从进出口办公室到厅长那头,总共不到三分钟的路程。
可李明志走了足足五分钟。
每一步都踩得又稳又慢,皮鞋底在水磨石地面上磨出沉闷的摩擦声。
走廊里来来往往的科员干事们跟他打招呼,他一概微微颔首,脸上保持着恰到好处的凝重。
不是慌,是“痛心”。
一个“刚刚发现下属背着自己干了坏事的领导”应该有的表情。
李明志脑子里的算盘珠子拨得飞快。
钱伟民那个港商刚在自己办公室里闹完,声音大得整层楼都听见了。
这种事根本捂不住,十分钟之内就会传到张副厅耳朵里。
与其被动等着挨收拾,不如主动上门“坦白”。
坦白什么?
坦白自己“被肖爱国蒙蔽”。
肖爱国是市供销社的人,不归省厅编制管。
自己只是“出于信任”签批了对方递上来的方案,属于“用人失察”。
用人失察最多一个处分,换个岗位照样喝茶看报。
但如果能趁机把西红柿县那条创汇线接过来……
李明志在厅长办公室门外站定,抬手理了理中山装的领口。
右手食指搭上大拇指的指甲盖,无意识地来回摩挲了两下。
然后深吸一口气,敲门。
“进。”
里面传来张副厅长沉稳的声音。
推开门的瞬间,李明志的表情已经切换完毕。
眉心拧出三道竖纹,嘴角微微下撇,两腮的肌肉绷着。
一个标准的“心揣千斤重担、忍辱负重来向组织交底”的中年干部形象,跃然而出。
张副厅长的办公室宽敞肃穆。
红木大桌上镇着厚厚一块玻璃板,玻璃下压着全国各省的出口创汇指标对照表。
墙上挂着领袖像和全国地图,地图上用红色小旗标注着省内各个出口创汇基地的位置。
张副厅长坐在桌后,花白的头发梳得整齐,此时正低头翻一份文档。
听见脚步声,他抬了抬眼皮。
“明志来了,坐。”
“张厅,我不坐了。”
李明志没往椅子上落屁股。
他站在桌前侧边的位置上,双手交叠搁在小腹前,上半身微微前倾。
一个标准的下级汇报站姿。
“有些事情,我必须当面跟组织说清楚。”
闻言,张副厅长放下手里的文档。
他摘下鼻梁上的老花镜,身体往椅背上靠了靠。
“说。”
李明志没急着说话,他先是沉默了三秒,然后重重地叹了口气。
“张厅,我对不起组织的信任。”
“今天上午,港商钱伟民突然带人闯进我的办公室,情绪非常激动。”
他的右手食指在暗处,无意识地摩挲着大拇指的指甲盖。
“经过反复核实,我发现……”
接下来的二十分钟里,李明志完成了一场堪称教科书级别的甩锅表演。
他把肖爱国描述成一个利欲熏心、胆大包天的蛀虫。
从仿制瓷罐到私设窑厂,从伪造产品到企图截取外商订单。
每一桩每一件,都被他说得绘声绘色。
“我是处里的领导,我用人失察,有不可推卸的责任!”
说到这里,他的声音陡然拔高。
“但是,厅长!”
“我李明志对党的忠诚,对工作负责的态度,组织是有目共睹的!”
他右手食指又搭上了大拇指的指甲盖,来回摩挲。
身上残馀的浓重烟草味,跟办公室里上好龙井泡出来的茶香搅在一起,说不出的违和。
张副厅长靠在椅背上,手指缓缓敲击扶手。
没有打断,也没有表态。
李明志觉得火候到了,祭出了最后一手。
他挺直腰板,一副慷慨赴义的架势。
“厅长!为了挽回国家损失,挽回咱们省厅的声誉,我恳请组织给我一个将功赎罪的机会!”
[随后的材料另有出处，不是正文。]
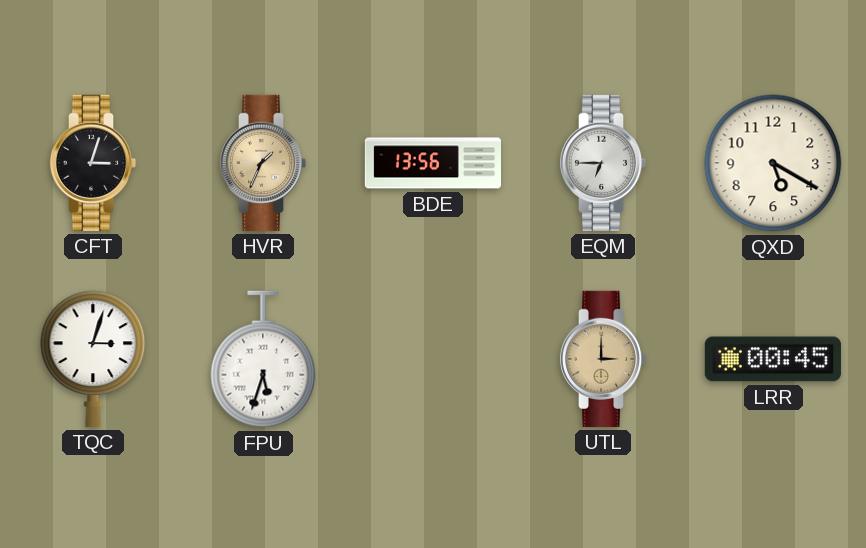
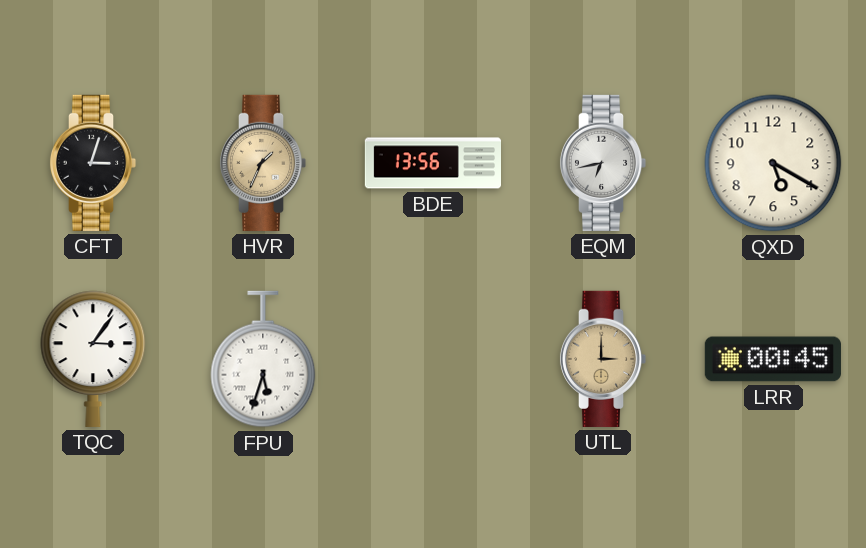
EQM: 6:45 -> 6:43
TQC: 3:03 -> 3:06
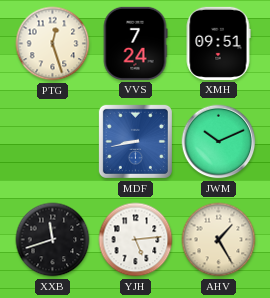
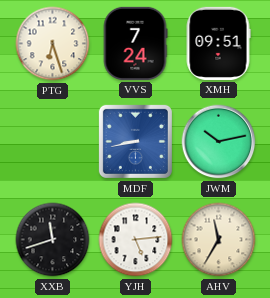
PTG: 12:27 -> 6:27
JWM: 10:11 -> 10:13
AHV: 1:25 -> 11:35
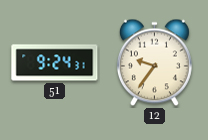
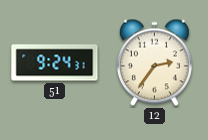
12: 9:36 -> 2:36
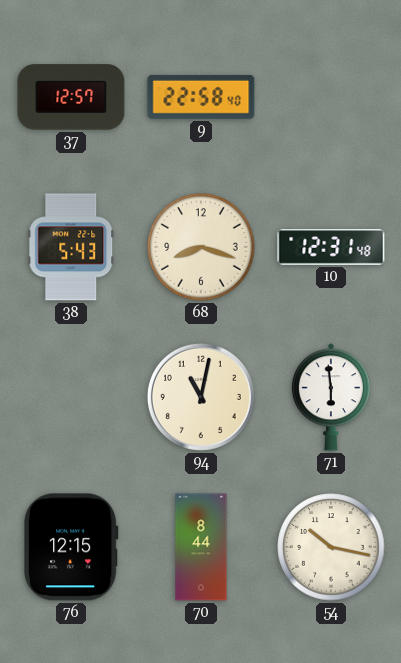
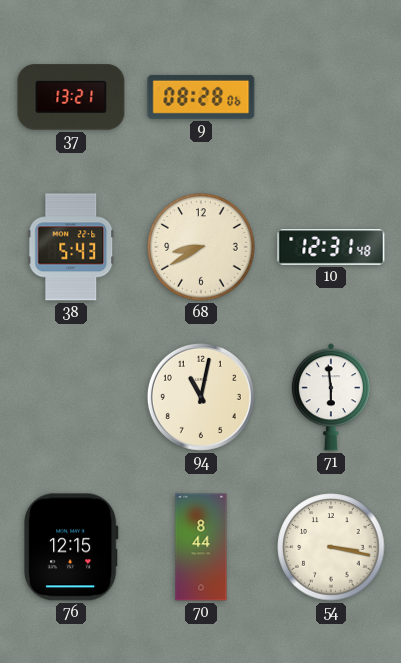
37: 12:57 -> 13:21
9: 22:58 -> 08:28
68: 8:18 -> 8:40
54: 10:17 -> 3:17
“西红柿县那个创汇项目,现在外商的订单还压在那里。”
“如果没有一个有经验的干部去统筹协调,后续还不知道要出多少乱子。”
“我愿意接管这个项目,亲自去西红柿县蹲点,确保每一分外汇都安安全全地进到国家的口袋里!”
这番话说得掷地有声,既有认错的低姿态,又有担当的高站位。